# Ready to live life for us



## Packrat (Mar 21, 2010)

My wife and I lived in southeast Texas our whole life, then moved to Utah to try the snow. Bad idea for our old bodies. We can't take it. Now we are thinking of in a year from now to move to Chapala, and try a new way of life. Question is, all the posts I read about the rules, and regulations begin to blur together. Like you need an apostilled birth certificate to get an FM3, then you don't need it apostilled to get an FM3. Crooked Customs inspectors.??? Better to sell everything, and start over, but the next post says electronics are twice what they are NOB. Cost of living lower there...Cost of living higher. Better to not have a car( too expensive to insure, etc...) better to have a car to get around...?? Meds are cheaper, then they aren't.
I realize that a lot of the information is generalized, and that it would be applied to each persons seperate situation in life. But the wide spectrum of the information can be mind-boggling to some people who are looking for a base line equation to formulate the possibility of moving there, and simplifying their life. I understand, also, that the Mexican government changes the rules frequently, so that could be a wild card in the equation. Honestly, I don't blame some of the posts for creating confusion. If I had a place as nice as what Chapala appears to be, I would make gringos work to get there, too. Then they would appreciate it more.
Please don't take me the wrong way, I don't want to start out on the wrong foot. I will keep reading away.


----------



## stevenvillatoro (Jan 25, 2010)

Packrat, that was a great post and I can definitely relate to your perception of the seemingly-conflictive and complicated new information that one needs to process before taking the plunge into Mexican life. It's a lot like listening to the panel of judges on American Idol... "Do this." "No, do that." Hilarious. Best of luck – I'll leave the bi-polar advisement to others who are far better qualified. (Or not!)


----------



## conklinwh (Dec 19, 2009)

Whether you choose Chapala area, San Miguel or someplace else the one constant you will hear is that you really need spend time there and make your own decisions. This probably needs be at least a month and you need to test a couple seasons. This much better than relying on monitoring blogs no matter hoe knowledgeable or well intentioned. You can also take this time to decide what really matters and what tradeoffs that you are willing to make. This will also put you in a much better position to evaluate other responsdes.


----------



## RVGRINGO (May 16, 2007)

Why is it that confusion spreads faster than facts and logic?


----------



## Packrat (Mar 21, 2010)

*" And miles to go before I sleep"*



RVGRINGO said:


> Why is it that confusion spreads faster than facts and logic?

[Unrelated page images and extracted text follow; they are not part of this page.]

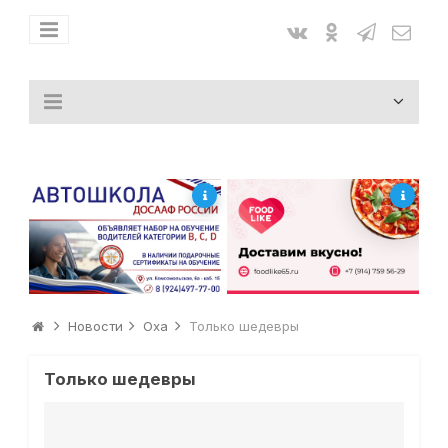
Новости
Оха
Только шедевры
Только шедевры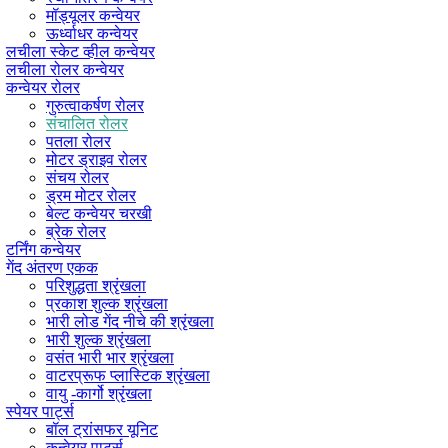
मॉड्यूलर कन्वेयर
ऊर्ध्वाधर कन्वेयर
लचीला स्केट व्हील कन्वेयर
लचीला रोलर कन्वेयर
कन्वेयर रोलर
गुरुत्वाकर्षण रोलर
संचालित रोलर
पतला रोलर
मोटर ड्राइव रोलर
संचय रोलर
ड्रम मोटर रोलर
बेल्ट कन्वेयर चरखी
ब्रेक रोलर
टर्निंग कन्वेयर
गेंद अंतरण एकक
परिशुद्धता श्रृंखला
प्रकाश शुल्क श्रृंखला
भारी लोड गेंद नीचे की श्रृंखला
भारी शुल्क श्रृंखला
वसंत भारी भार श्रृंखला
वाटरप्रूफ प्लास्टिक श्रृंखला
वायु -कार्गो श्रृंखला
स्पेयर पार्ट्स
बॉल ट्रांसफर यूनिट
कन्वेयर पार्ट्स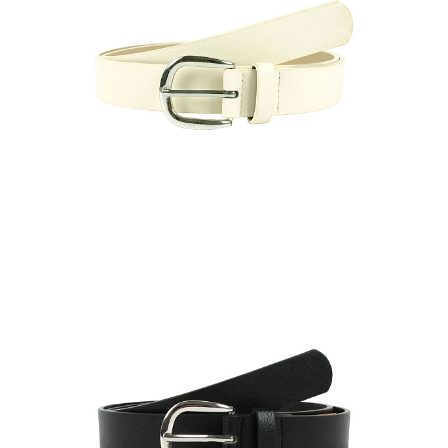
Запросить цену
Другие варианты товара
1-8
Ремень женский BEL-1-11
Цена по запросу
Запросить цену
Другие варианты товара
10-10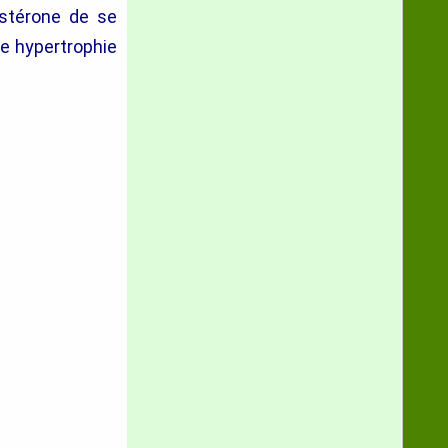
stérone de se
e hypertrophie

I'm not the first, and probably won't be the last to say I would welcome all the facts anyone could offer. I was taught early on there is no disgrace in not knowing, but there is in not learning. I was just voicing my frustration, and had no intention of spreading confusion. I will take a back seat, and learn. I have a ways to go, it seems.


----------



## Packrat (Mar 21, 2010)

Steven,
Thanks for feeling my pain. I guess I will work it out.


----------



## RVGRINGO (May 16, 2007)

I didn't mean that as criticism. Quite the contrary; we expect chaos and confusion a month from now, when INM changes the rules a bit. Consulates will no longer issue FM3 documents, the time requirement for getting one in Mexico seems to be changing and the old FMT tourist permit, with the number of days at the discretion of the individual INM agent, will be discontinued in favor of an electronic (computerized) FMM card, good for 180 days. Checking in and out of Mexico with INM will be enforced, etc. The FMM will have three categories: Tourist, non-lucritive business traveler and lucrative business traveler, as I understand it at this point.
So, traveling shortly after May 1st, 2010, may involve some confusion with airlines, border officials and probably with many posters, who may not be aware of the changes.


----------



## conklinwh (Dec 19, 2009)

There are an unlimited number of facts but they are best applied to specific questions.
Would think that you should either start with a set of questions that are most important to you or spend time in Mexico to start your own evaluation.


----------



## Packrat (Mar 21, 2010)

I appreciate the heads up RVGringo. I will watch and see how it goes. Maybe after the dust settles it can all be sorted out. Could be a change for the better, never know.


----------



## RVGRINGO (May 16, 2007)

The immigration changes are intended to simplify the process. However, we just learned yesterday that INM will no longer come to Chapala on Wednesdays, as they have done for years. Now we will have to go to the federal building in Guadalajara to do our renewals and other INM business. The reason given is 'lack of funds'.


----------



## Packrat (Mar 21, 2010)

Thanks much for the info. I would imagine that will be a drag having to drive to the city to handle business. I would venture to guess, though, an increase in all the fees would entice them back. They are government, and Capitalism is universal. 
What next.....??


----------



## RVGRINGO (May 16, 2007)

I've heard that they are short of funds and don't have enough computerized equipment to produce or read the new plastic cards which will come into effect in May. Recently, they had planned to open a full time INM office in Chapala. "This is Mexico, anything is possible."


----------



## RVGRINGO (May 16, 2007)

Now, we hear that they will come to Chapala, as usual. So, the confusion continues.
The plans for a permanent INM office in Chapala are still 'in the works', as they have been for a year.
My personal guess: It all depends upon the availability of new equipment and the speed with which they can train agents to operate it. It will be much like getting a new membership card at Sam's or Costco, but with governmental confusion added.


----------